Negative stereotypes about sex workers plague exotic dancers, and managing the stigma of the work is, for many, the most taxing element of stripping. However, having a friend, relative, or partner who dances, and/or encourages one to dance can normalize the process of becoming an exotic dancer, making it less scary, disturbing, and deviant. For example, Whitney, who is white and eighteen, grew up with a mother who danced for fifteen years. She shared that after she and her friends went to Red Key one night and saw what the work involved, she thought, “Okay, well my mom can do it. I guess I can.” With no higher education, her (dancer) mother in jail, and two children (aged two and three) to support, Whitney explained that she works at Red Key “to take care of my kids.” Of the women I interviewed, two had mothers who had danced, two had sisters who were dancers, and three had friends who started dancing with them, or introduced them to it.

Some, like Danielle, who is white and thirty-two, had male partners that encouraged them to dance. Danielle explained, “My husband showed me what strip clubs were.” Throughout our interview, Danielle repeatedly said that the main reason she stripped was for the attention. Bullied often as a child and adolescent, she craved the approval of others, and was grateful the customers “liked” her. From a small town in Texas, recently relocated to a small town in Utah, Danielle felt excited that her husband wanted her to dance. She explained it “was just fantasies more than anything for him” although, upon inquiring, I learned that he “really didn’t work much” and that Danielle’s dancing income supported them.

John, who is white and forty-eight, also had a family member introduce him to the sex industry when he was underage: his biological father. Adopted as an infant by his stepfather, John described a close relationship with his adopted father.
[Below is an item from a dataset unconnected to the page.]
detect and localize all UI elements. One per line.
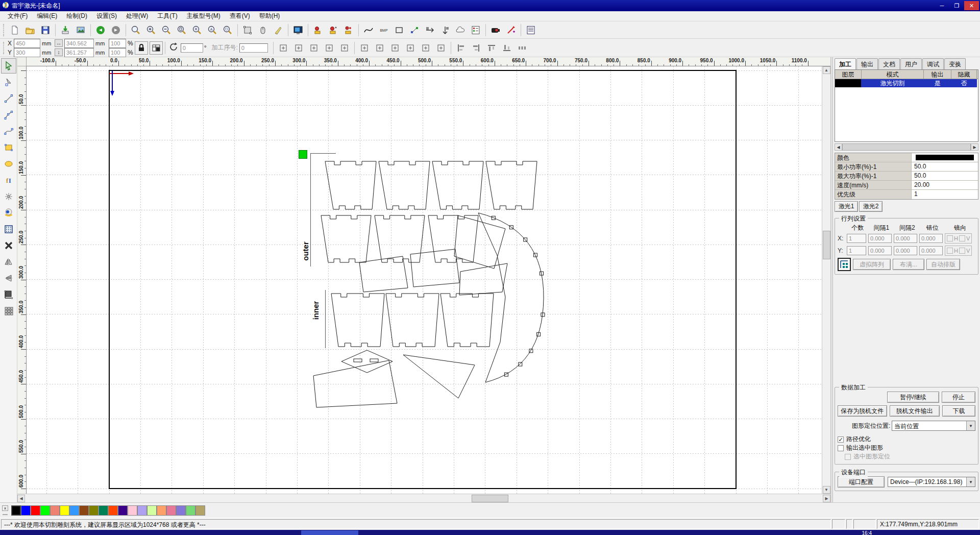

But, like many adopted children, he was curious about his biological parent, and his mother facilitated a meeting between them when he was sixteen. John was surprised and impressed to discover that his biological father lived in a mansion in California with the “largest collection of Ferraris in North America, limos, and two yachts.” Then he learned that his father owned a number of high-end strip clubs. John explained, “He actually pioneered the business going from a ‘go-go bar’ to a gentleman’s club, and was very well known in the industry. They had huge clubs, big clubs, with celebrities, everybody coming into them. They had clubs in Florida, California, and Hawaii.” Young, impressionable, and eager for his biological father’s acceptance, John began working for him first doing cleaning, and other odd jobs, then bartending when he turned twenty-one, security, management in his mid-twenties, to eventually becoming a club owner himself. His father wanted him to learn “the whole business.” John worked in (or owned) strip bars in California, Hawaii, Ohio, Pennsylvania, Florida, and Kentucky over the course of twenty-seven years. John called men who live off the income of dancers, like Danielle’s husband, “pimps” and “deadbeat dads.” Some classify such individuals as “traffickers.”